RMC Sport

Ricci Bitti : « Un message très fort envoyé à la Tunisie »

Francesco Ricci Bitti, président de la fédération internationale de tennis

Francesco Ricci Bitti, président de la fédération internationale de tennis - -

EXCLU RMC SPORT. Pour avoir empêché Malek Jaziri d’affronter un Israélien, la Tunisie a été exclue pour un an de la Coupe Davis. Francesco Ricci Bitti, président de la fédération internationale de tennis, explique cette décision.

Francesco Ricci Bitti, la FIT a décidé d'exclure pour un an la Tunisie de la Coupe Davis. Pourquoi le conseil d'administration a-t-il pris cette décision ?

Les statuts de la fédération internationale de tennis sont très clairs, ils sont faits pour défendre l’intégrité et l’autonomie du tennis. Il ne peut y avoir de discriminations concernant l’origine, les ethnies ou les religions des joueurs. Avec les preuves que nous avons reçues dans cette affaire, il est clair qu’il y a eu des interférences. Il a été demandé au joueur (Malek Jaziri) de ne pas s’aligner contre un adversaire particulier (l’Israélien Amir Weintraub). C’est discriminatoire et ça n’a pas sa place dans notre sport. Nous avons décidé d’envoyer un message très clair, à savoir la suspension pour un an de la Tunisie pour la Coupe Davis.

Il s'agit d'un message particulièrement fort...
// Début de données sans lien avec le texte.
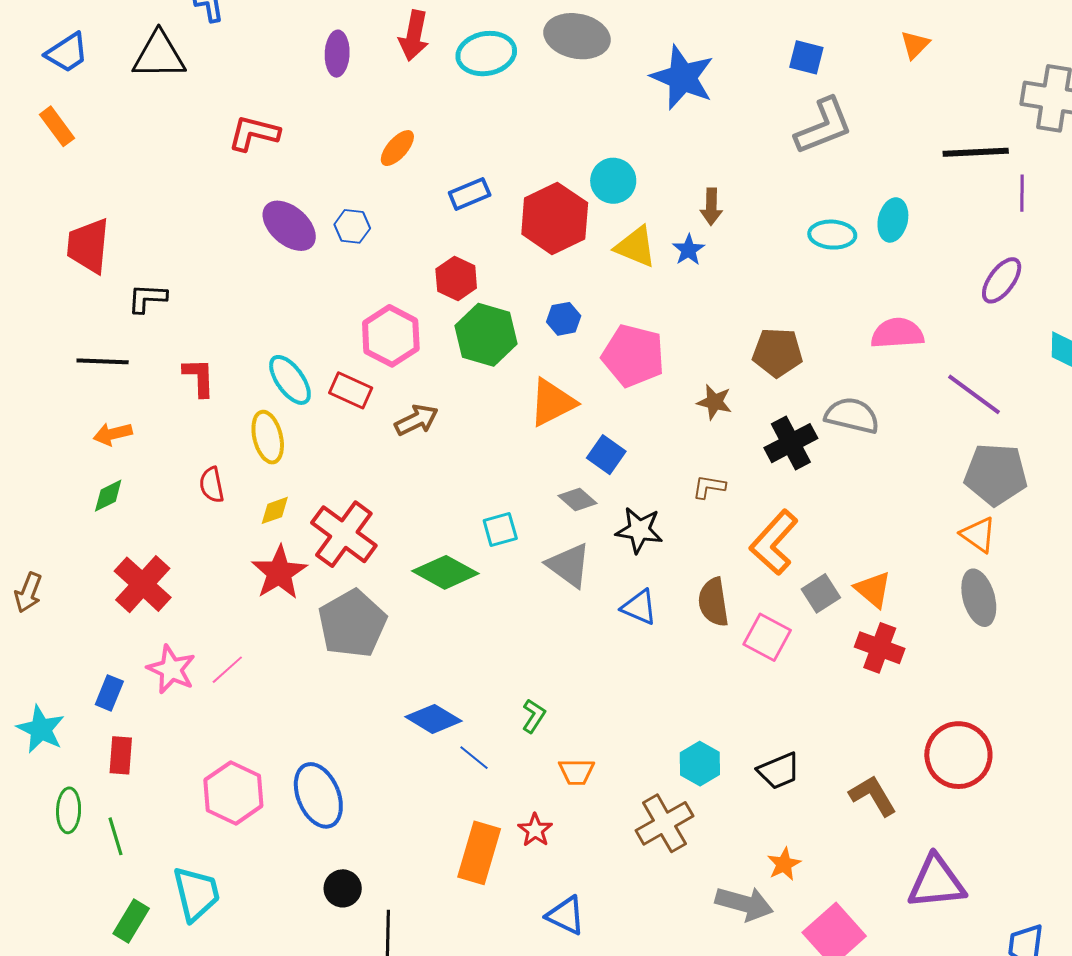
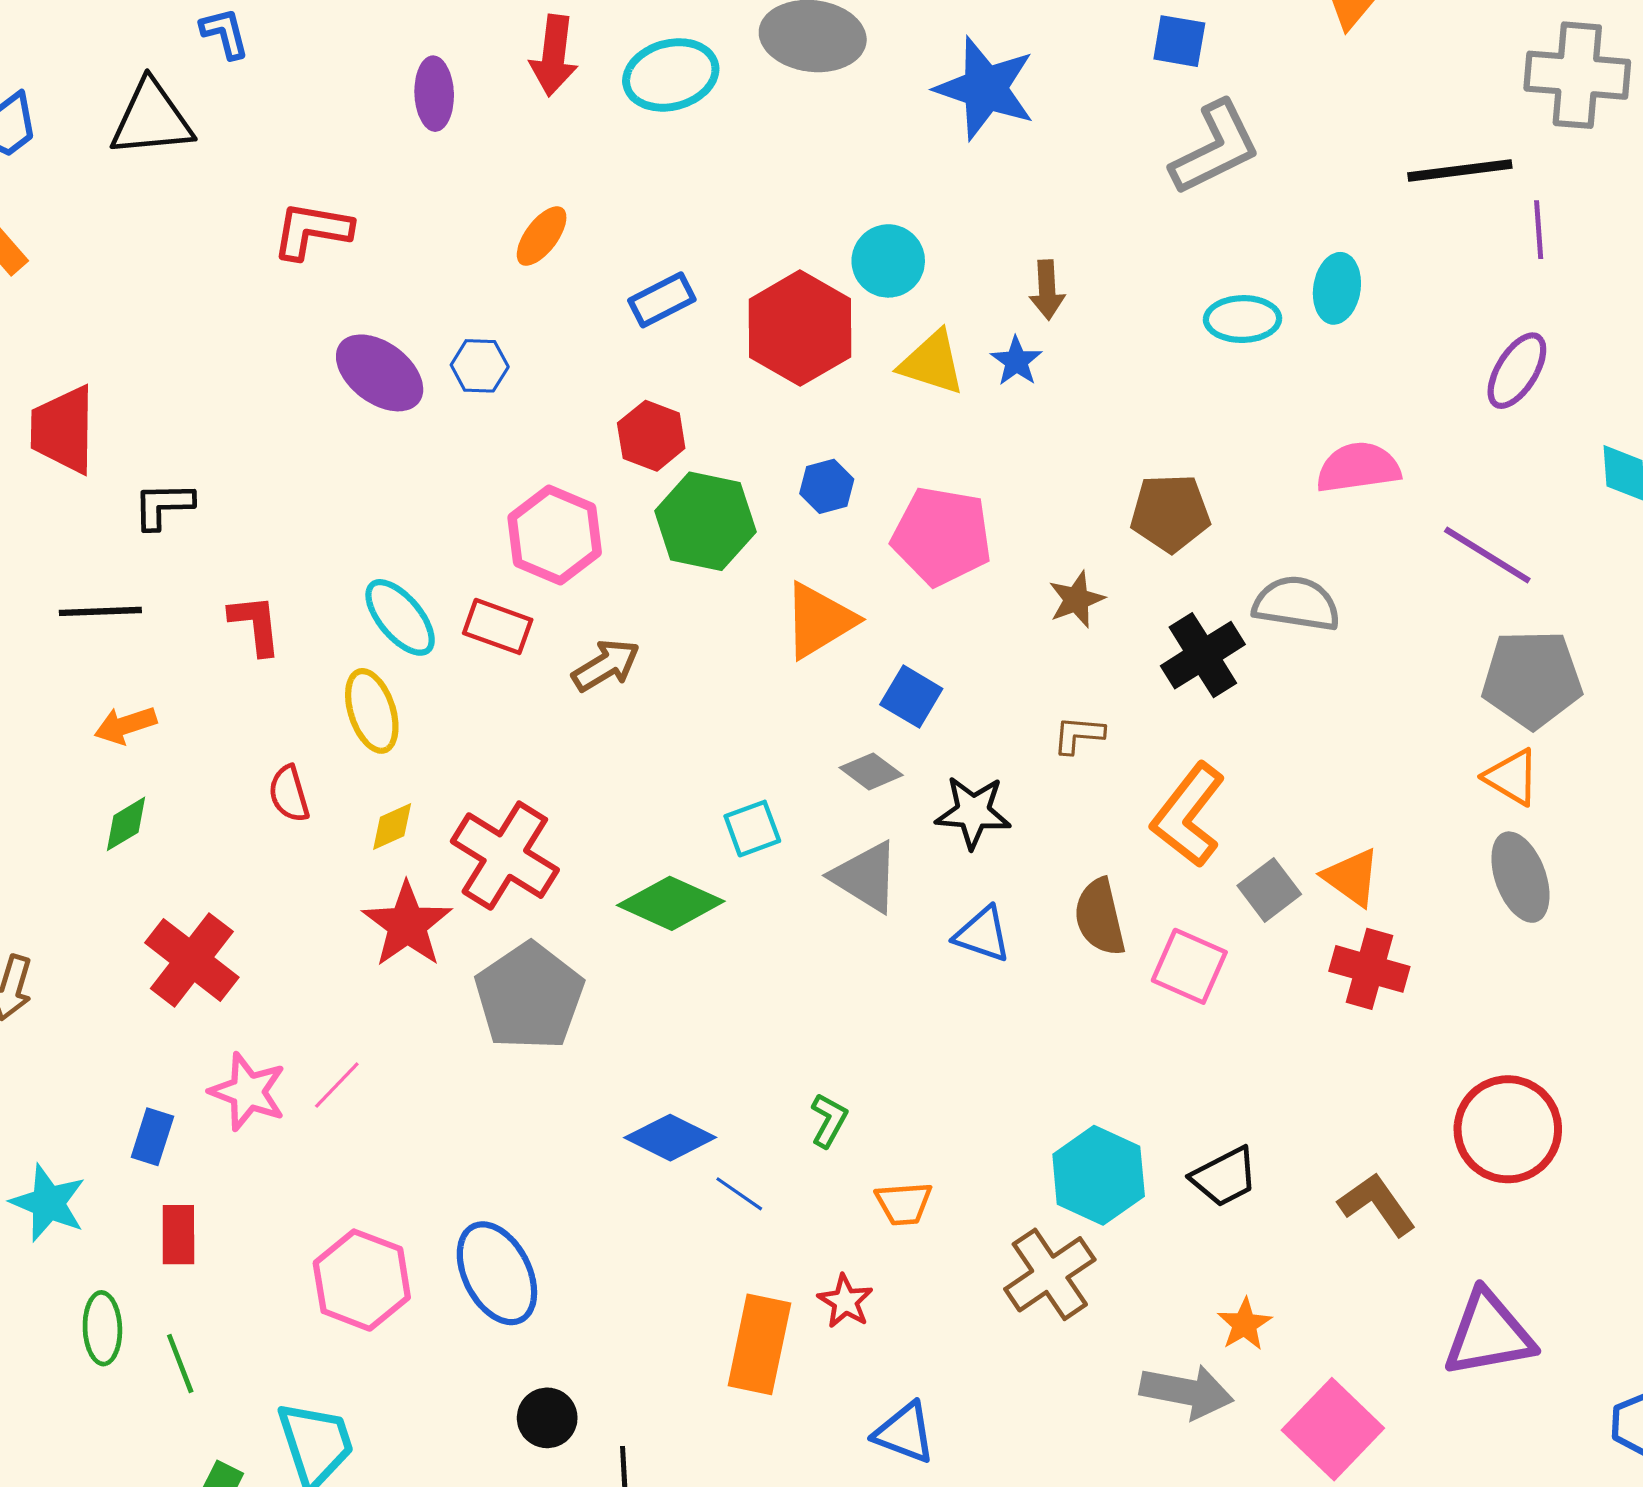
brown star: (714, 402) -> (1076, 599), turned -30
cyan hexagon: (700, 764) -> (1099, 1175), size x1.4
En effet, c’est un message très fort. Quand vous excluez un pays de la compétition la plus importante que vous organisez, il y a un message fort. Surtout pour les personnes qui sont à l’origine de cette histoire.

Qui sont les responsables dans cette affaire ?

La fédération, le ministère, les autorités politiques… Tout le monde se renvoie la balle. La fédération nationale tunisienne a donné la responsabilité au directeur technique. Je ne veux pas entrer dans les détails, mais il est clair qu’un message a été envoyé au joueur pour lui dire de se comporter d’une certaine manière. Et nous ne l’acceptons pas.

La décision a-t-elle été unanime ?

La décision a été unanime. Nous avons seulement demandé au représentant tunisien à la fédération internationale de ne pas participer aux débats. C’est la règle. En dehors de ça, tout le monde était d’accord.

Qu'en est-il de la situation du joueur Malek Jaziri, impliqué dans cette affaire ?

Le joueur a été relaxé. Mais le problème des joueurs est difficile. La compétition pendant laquelle s’est passée cette histoire est gérée par l’ATP. L’ATP a décidé de ne pas sanctionner le joueur et nous ne pouvons interférer dans cette décision. Il est vrai que dans la pratique, le joueur va être sanctionné puisqu’il ne pourra pas jouer la Coupe Davis. Indirectement, c’est peut-être une victime, mais c’est la seule manière de donner un message aux responsables.

La fédération tunisienne peut-elle faire appel de cette décision ?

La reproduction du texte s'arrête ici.